2014 Merchandise & Miscellaneous News Archives

July 1, 2014: Examining the Shuster Estate Petition to Supreme Court

Superman Court Case A few days ago the family of Superman co-creator Joe Shuster submitted a petition to the US Supreme Court, seeking to have their claim over the rights to Superman reviewed.

Jeff Trexler, legal expert and friend of the Superman Homepage, has given us his thoughts on what this all means and how it might play out.

    First, when it comes to the Supreme Court, nothing is impossible, so when it comes to any negative arguments they're not meant as a firm prediction that the Court will refuse to hear the case.

    A couple things that the case has going for it: it's from the Ninth Circuit, which has a relatively high reversal rate (the U.S. federal appellate court system is divided into sections covering several states; the term "circuit" is a reference to the old practice of judges riding the circuit, traveling by horse from town to town). Also, there was a dissent in the case, so there is at least some evidence of a differing opinion.

    That said, there's a pretty high wall to jump. The Ninth Circuit majority framed this case as a matter of interpreting the contract under state law - it's largely a factual inquiry grounded in interpreting the specific language of the contract, which is not the sort of thing in which the Court tends to get involved. Toberoff tries to get past this by invoking the statute's language re folks retaining the right terminate transfers despite "any" agreement to the contrary, but this runs up against the established case law across circuits + some language in the statute's legislative history, both of which indicate that "any" here does not extend to a contract where the original transfer is being rescinded and regranted.

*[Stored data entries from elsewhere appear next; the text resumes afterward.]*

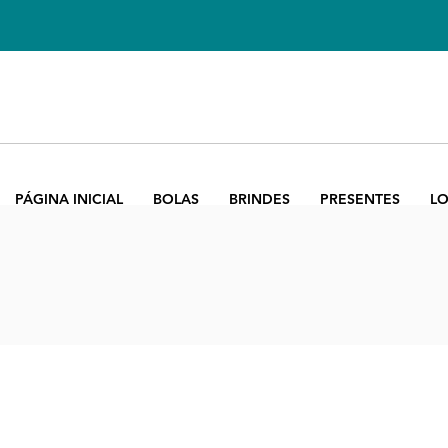
PÁGINA INICIAL
BOLAS
BRINDES
PRESENTES
LO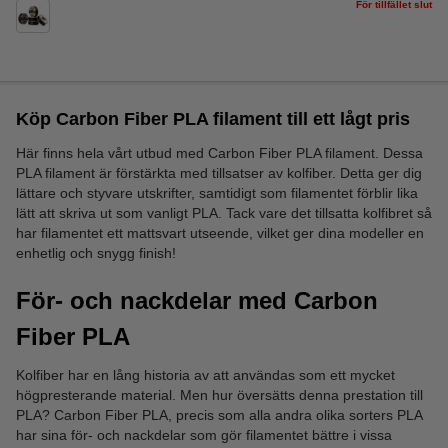
För tillfället slut
Köp Carbon Fiber PLA filament till ett lågt pris
Här finns hela vårt utbud med Carbon Fiber PLA filament. Dessa
PLA filament är förstärkta med tillsatser av kolfiber. Detta ger dig
lättare och styvare utskrifter, samtidigt som filamentet förblir lika
lätt att skriva ut som vanligt PLA. Tack vare det tillsatta kolfibret så
har filamentet ett mattsvart utseende, vilket ger dina modeller en
enhetlig och snygg finish!
För- och nackdelar med Carbon
Fiber PLA
Kolfiber har en lång historia av att användas som ett mycket
högpresterande material. Men hur översätts denna prestation till
PLA? Carbon Fiber PLA, precis som alla andra olika sorters PLA
har sina för- och nackdelar som gör filamentet bättre i vissa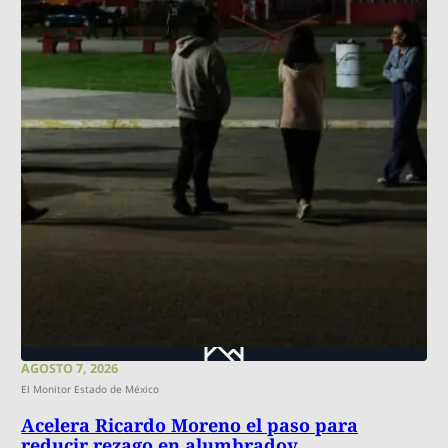
AGOSTO 7, 2026
El Monitor Estado de México
Acelera Ricardo Moreno el paso para
reducir rezago en alumbradov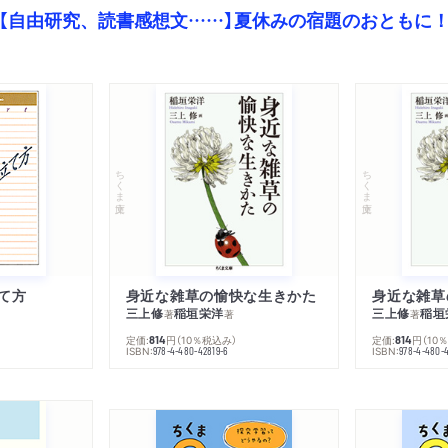
【自由研究、読書感想文……】夏休みの宿題のおともに
ちくま文庫
ちくま文庫
て方
身近な雑草の愉快な生きかた
身近な雑草
三上修
稲垣栄洋
三上修
稲垣
著
著
著
定価:
円
（10％税込み）
定価:
円
（10
814
814
ISBN:
ISBN:
978-4-480-42819-6
978-4-480-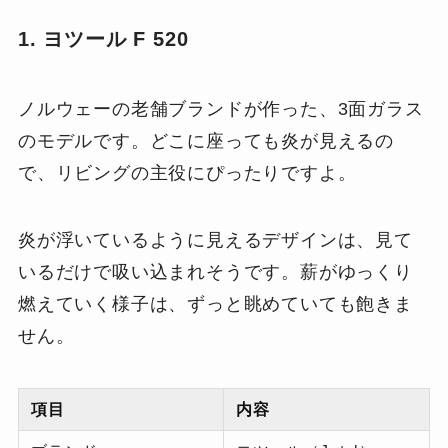
1. ヨツール F 520
ノルウェーの老舗ブランドが作った、3面ガラス
のモデルです。どこに座っても炎が見えるの
で、リビングの主役にぴったりですよ。
炎が浮いているように見えるデザインは、見て
いるだけで吸い込まれそうです。薪がゆっくり
燃えていく様子は、ずっと眺めていても飽きま
せん。
項目
内容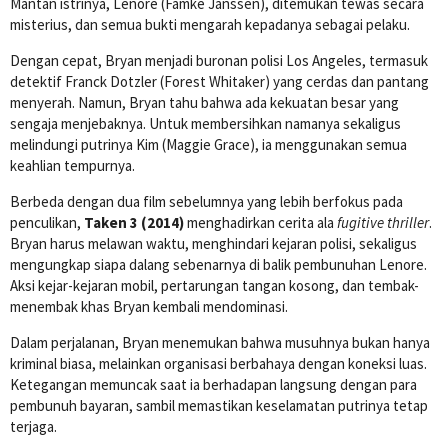
Mantan istrinya, Lenore (Famke Janssen), ditemukan tewas secara
misterius, dan semua bukti mengarah kepadanya sebagai pelaku.
Dengan cepat, Bryan menjadi buronan polisi Los Angeles, termasuk
detektif Franck Dotzler (Forest Whitaker) yang cerdas dan pantang
menyerah. Namun, Bryan tahu bahwa ada kekuatan besar yang
sengaja menjebaknya. Untuk membersihkan namanya sekaligus
melindungi putrinya Kim (Maggie Grace), ia menggunakan semua
keahlian tempurnya.
Berbeda dengan dua film sebelumnya yang lebih berfokus pada
penculikan,
Taken 3 (2014)
menghadirkan cerita ala
fugitive thriller
.
Bryan harus melawan waktu, menghindari kejaran polisi, sekaligus
mengungkap siapa dalang sebenarnya di balik pembunuhan Lenore.
Aksi kejar-kejaran mobil, pertarungan tangan kosong, dan tembak-
menembak khas Bryan kembali mendominasi.
Dalam perjalanan, Bryan menemukan bahwa musuhnya bukan hanya
kriminal biasa, melainkan organisasi berbahaya dengan koneksi luas.
Ketegangan memuncak saat ia berhadapan langsung dengan para
pembunuh bayaran, sambil memastikan keselamatan putrinya tetap
terjaga.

    Why does the rescind-and-regrant exception make sense? Well, imagine a situation in which an author or heirs go to a publisher and say, "Hey, our termination right is coming up. Give us a bunch of money now, we'll rescind and regrant, and you'll save yourself a lot of hassle later." The publisher pays up, a new contract is issued... and then when the time comes, the author or heirs file for termination anyway, citing the "any agreement" language. The courts have agreed that the policy behind the statute allows for authors and heirs to trade on their rights to secure a better deal; otherwise you open things up to that kind of abuse.

    The petition has a number of other incidental flaws that would pop out to a savvy law clerk or reflective Justice. The bit about how Shuster's siblings had no rights to bargain with since Shuster's copyright interest was still in probate; the distinction between a pension agreement and a settlement; the lack of a viable alternative to the present interpretation embraced by all circuits; the reference to the existence of a dissent as proof that a standard is inherently and improperly vague. While the press reports may see all this as evidence that the case is heating up for the Shuster side, for others it can have the appearance of someone pushing a big rock up a steep hill.